Your task is to copy every line of the records below that contains "Conditions".
* * * * *
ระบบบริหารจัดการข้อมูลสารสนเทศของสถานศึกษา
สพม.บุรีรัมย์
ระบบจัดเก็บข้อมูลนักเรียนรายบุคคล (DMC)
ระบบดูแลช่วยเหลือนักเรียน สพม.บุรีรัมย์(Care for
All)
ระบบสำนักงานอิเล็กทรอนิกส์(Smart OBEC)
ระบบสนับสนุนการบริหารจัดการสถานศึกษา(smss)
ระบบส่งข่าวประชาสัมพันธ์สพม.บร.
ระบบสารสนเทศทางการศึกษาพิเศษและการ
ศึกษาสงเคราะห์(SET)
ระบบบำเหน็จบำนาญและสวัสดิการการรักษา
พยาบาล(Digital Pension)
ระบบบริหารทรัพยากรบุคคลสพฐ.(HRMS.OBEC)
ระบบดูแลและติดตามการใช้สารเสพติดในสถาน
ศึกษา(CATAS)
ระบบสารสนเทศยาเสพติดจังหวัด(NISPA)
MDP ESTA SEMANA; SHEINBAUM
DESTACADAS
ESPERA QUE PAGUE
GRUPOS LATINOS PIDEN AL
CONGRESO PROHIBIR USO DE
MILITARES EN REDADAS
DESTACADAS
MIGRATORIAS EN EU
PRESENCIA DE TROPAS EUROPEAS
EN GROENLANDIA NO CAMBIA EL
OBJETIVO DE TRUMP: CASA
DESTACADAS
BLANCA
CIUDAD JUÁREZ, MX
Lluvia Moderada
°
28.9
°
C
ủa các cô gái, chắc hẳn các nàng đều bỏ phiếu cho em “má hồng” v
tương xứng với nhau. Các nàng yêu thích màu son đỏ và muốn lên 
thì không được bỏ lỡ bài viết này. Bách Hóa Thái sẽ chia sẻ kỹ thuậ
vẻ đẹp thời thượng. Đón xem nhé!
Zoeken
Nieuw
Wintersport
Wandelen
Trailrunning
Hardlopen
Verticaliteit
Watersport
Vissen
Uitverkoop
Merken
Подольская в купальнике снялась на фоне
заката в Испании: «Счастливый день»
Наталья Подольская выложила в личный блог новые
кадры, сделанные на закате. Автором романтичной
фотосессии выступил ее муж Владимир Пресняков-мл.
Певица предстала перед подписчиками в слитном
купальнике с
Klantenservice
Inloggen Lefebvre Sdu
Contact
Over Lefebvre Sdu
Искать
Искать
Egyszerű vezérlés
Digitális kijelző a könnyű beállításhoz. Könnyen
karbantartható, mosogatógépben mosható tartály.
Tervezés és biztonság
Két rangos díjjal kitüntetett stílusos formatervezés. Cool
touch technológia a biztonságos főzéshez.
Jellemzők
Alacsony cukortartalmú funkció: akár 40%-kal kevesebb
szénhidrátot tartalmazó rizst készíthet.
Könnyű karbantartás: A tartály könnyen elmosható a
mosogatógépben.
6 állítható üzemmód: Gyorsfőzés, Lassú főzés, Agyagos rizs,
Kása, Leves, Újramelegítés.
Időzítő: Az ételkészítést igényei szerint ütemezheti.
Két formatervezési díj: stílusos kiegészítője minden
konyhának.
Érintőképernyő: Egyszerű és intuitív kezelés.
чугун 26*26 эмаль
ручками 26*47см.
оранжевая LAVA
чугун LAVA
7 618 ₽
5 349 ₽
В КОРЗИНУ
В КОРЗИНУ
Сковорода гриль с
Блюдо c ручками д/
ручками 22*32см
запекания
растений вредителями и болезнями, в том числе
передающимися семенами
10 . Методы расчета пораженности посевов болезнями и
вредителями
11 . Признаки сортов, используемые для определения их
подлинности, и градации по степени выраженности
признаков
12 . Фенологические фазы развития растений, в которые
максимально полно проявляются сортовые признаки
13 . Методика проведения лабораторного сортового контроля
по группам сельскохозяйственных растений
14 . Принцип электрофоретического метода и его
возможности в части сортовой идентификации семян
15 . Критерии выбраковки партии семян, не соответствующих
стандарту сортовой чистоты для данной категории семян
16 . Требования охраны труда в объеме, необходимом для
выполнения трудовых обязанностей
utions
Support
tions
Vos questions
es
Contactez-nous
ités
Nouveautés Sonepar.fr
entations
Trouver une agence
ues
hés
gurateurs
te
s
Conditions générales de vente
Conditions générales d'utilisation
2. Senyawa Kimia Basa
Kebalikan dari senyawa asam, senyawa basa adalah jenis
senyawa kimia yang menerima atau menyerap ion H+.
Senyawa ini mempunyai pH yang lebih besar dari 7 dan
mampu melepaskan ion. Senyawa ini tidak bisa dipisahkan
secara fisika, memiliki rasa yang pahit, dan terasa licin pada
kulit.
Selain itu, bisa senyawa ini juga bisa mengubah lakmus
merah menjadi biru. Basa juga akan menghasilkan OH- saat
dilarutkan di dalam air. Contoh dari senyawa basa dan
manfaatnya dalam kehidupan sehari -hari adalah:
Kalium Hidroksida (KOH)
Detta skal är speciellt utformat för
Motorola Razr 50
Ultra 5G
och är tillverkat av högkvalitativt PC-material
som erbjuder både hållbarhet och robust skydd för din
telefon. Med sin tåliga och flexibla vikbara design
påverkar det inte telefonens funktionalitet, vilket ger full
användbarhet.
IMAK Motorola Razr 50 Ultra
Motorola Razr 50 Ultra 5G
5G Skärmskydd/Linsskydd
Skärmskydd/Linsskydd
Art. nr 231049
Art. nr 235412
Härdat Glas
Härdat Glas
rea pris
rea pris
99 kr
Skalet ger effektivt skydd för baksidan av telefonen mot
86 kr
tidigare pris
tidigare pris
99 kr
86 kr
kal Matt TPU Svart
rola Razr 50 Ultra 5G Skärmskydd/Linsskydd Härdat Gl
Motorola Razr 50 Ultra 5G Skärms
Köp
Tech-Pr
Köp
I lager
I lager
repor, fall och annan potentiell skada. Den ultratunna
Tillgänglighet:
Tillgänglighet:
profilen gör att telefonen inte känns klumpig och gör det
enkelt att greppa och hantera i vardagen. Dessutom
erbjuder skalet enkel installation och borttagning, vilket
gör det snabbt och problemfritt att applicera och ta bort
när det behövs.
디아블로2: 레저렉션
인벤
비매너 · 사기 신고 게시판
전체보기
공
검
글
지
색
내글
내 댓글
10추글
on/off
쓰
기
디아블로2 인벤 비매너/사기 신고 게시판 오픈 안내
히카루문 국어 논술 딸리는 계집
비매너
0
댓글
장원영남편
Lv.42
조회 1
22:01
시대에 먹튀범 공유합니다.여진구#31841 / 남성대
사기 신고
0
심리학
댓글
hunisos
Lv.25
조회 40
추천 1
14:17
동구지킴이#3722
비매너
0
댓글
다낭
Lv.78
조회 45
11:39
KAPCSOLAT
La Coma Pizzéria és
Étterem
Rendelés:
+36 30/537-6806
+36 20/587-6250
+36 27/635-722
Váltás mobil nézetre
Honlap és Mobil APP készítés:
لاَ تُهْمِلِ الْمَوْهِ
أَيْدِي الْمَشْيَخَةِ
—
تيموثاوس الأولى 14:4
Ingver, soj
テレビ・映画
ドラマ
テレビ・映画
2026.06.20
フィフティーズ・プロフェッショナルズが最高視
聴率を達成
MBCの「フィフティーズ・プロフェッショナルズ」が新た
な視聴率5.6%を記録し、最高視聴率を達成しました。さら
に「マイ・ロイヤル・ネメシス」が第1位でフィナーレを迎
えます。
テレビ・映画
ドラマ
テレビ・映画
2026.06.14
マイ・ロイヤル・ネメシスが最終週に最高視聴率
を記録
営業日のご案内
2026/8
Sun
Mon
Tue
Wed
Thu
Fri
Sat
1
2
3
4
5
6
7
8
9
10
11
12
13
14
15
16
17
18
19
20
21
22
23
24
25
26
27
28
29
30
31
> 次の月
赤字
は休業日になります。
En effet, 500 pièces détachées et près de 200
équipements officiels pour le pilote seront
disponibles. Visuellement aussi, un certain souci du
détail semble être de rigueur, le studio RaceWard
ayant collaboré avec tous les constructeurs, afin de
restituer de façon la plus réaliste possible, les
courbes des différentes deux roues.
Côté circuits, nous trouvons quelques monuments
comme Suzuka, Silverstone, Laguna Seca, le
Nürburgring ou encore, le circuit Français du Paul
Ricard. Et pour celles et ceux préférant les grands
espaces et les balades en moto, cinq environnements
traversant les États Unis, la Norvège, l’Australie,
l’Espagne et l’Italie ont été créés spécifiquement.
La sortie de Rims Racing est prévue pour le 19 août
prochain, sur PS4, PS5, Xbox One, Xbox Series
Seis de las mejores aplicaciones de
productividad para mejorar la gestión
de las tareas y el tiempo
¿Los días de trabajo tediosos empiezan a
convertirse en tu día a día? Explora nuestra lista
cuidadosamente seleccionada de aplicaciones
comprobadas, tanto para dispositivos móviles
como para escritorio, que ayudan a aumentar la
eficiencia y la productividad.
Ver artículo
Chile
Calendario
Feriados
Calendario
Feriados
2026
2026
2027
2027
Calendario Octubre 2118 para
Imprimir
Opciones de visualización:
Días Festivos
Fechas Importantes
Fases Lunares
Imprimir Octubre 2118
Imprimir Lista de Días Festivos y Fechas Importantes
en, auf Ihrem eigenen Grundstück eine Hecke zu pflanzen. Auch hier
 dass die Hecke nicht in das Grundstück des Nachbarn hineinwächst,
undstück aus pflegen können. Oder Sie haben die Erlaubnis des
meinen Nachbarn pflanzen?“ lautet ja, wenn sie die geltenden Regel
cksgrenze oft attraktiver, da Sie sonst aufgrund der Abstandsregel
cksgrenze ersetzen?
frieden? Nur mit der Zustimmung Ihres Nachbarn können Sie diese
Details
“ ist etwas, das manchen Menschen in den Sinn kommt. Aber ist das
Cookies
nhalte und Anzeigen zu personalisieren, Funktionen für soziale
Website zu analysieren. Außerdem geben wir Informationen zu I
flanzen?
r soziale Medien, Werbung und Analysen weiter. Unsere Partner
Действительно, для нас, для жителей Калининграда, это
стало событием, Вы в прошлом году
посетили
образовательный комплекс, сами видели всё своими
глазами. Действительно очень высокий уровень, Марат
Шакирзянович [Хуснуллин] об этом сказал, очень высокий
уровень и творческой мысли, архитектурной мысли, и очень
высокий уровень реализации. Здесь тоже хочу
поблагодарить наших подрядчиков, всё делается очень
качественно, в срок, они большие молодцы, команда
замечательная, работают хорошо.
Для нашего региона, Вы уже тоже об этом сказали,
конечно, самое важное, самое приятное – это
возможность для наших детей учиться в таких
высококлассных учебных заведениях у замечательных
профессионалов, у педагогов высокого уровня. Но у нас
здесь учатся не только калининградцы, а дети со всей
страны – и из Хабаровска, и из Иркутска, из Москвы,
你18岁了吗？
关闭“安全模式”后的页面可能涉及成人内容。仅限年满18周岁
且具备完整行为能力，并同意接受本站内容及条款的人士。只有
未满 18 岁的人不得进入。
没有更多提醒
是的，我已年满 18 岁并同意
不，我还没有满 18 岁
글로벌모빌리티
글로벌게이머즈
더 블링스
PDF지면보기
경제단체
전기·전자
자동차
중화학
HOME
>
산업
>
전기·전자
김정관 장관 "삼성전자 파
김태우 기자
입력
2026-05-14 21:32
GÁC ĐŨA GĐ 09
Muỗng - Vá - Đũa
* * * * *
__SOLUTION TO THE EXERCISE__:
Conditions générales de vente
Conditions générales d'utilisation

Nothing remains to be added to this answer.